We also try to recruit our many visitors. We take them for walks along the growing network of paths, admired and enjoyed, that Ted cuts through the tall growth. Then we try to guilt them into helping us weed the meadow, and some do. By the second morning, even the helpful guests are enjoying their second slow cup of coffee and planning their day of sightseeing far from our meadow, presumably guilt-free.

By the end of the fourth summer, when the truckloads of parsnip carcasses had dwindled from four to three-and-a-half, we realized that brute strength would not suffice. We had to outsmart the parsnip.

So we devised a controlled, scientific experiment. In late summer, we divided the now-parsnip-free acreage into four fields. Two would be brushhogged in the fall as usual. One would be cut regularly, like a lawn. The birds would have to live in slightly more crowded quarters. The last field would be left untouched, the logic being that if the ground was not exposed over a couple of years, new seeds would find no bare earth in which to establish themselves.

The experiment is in its first year, and any results will tell us nothing. Because parsnip seeds are viable for five years, the experiment will have to continue.

Which works for me. Despite being criticized for being impatient, as a gardener, I am a paragon of patience. Because as a gardener, you can’t be otherwise. Gardeners live in the future, whether in the unfolding season or one five years hence, waiting for our fruit trees to yield and our perennial gardens to come into their own. Even then, we can never be content with the present, as we forever plot expansions and enhancements.
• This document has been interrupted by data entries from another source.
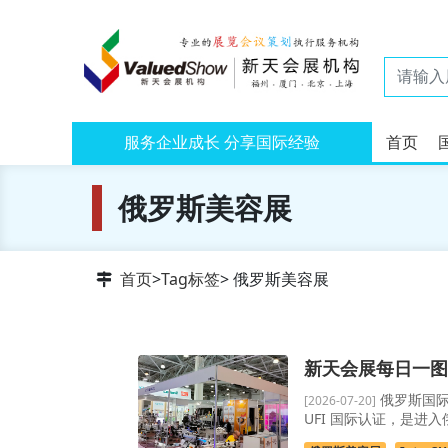
服务企业成长 分享国际经验
首页
俄罗斯美容展
首页
>
Tag标签
> 俄罗斯美容展
新天会展每日一图 ·
俄罗斯国际
[2026-07-20]
UFI 国际认证，是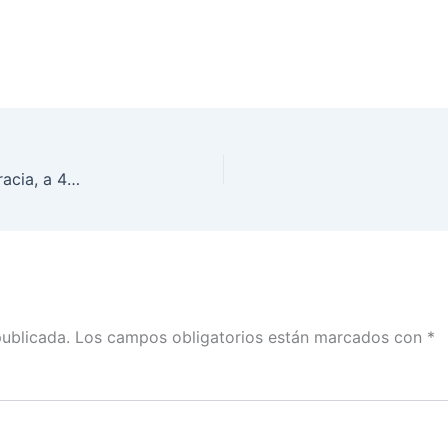
Continuación del Foro Los Desafíos de la Democracia, a 45 años de la Reforma Política de 1977
publicada.
Los campos obligatorios están marcados con
*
I’m sure Eugene O’Neill had gardeners in mind when he said, “those who pursue the merely attainable should be sentenced to get it.” It’s not a trap into which gardeners ever fall.

So I plot, weed, curse, wait. The future will be a magnificent prairie of native grasses and wildflowers that will set the soul singing along with the bobolinks. Such a future can only be attained at great cost and with great patience.

Maybe.

Discussion *

May 29, 2019

Poison parsnip made it’s first appearance on my property last year. I found six or seven adult plants, recognized them, yanked ‘em up before they went to seed, and thought that would be the end of it. Little did I know that was only a scouting mission on their part, and this year they’ve launched an invasion. I have been scouring the internet since for advice and information. (And whining to everyone who will listen.) Yours is the first article that seemed to commiserate with me - the “What? Why is this happening? How dare you! I had plans for this ground!” feelings that I’ve been struggling with. Thank you for your sense of humor! Reading your wonderfully-written piece is the first time I’ve smiled while researching my enemy. And if you happen to see this - I would love to hear how your war is going. Fight on!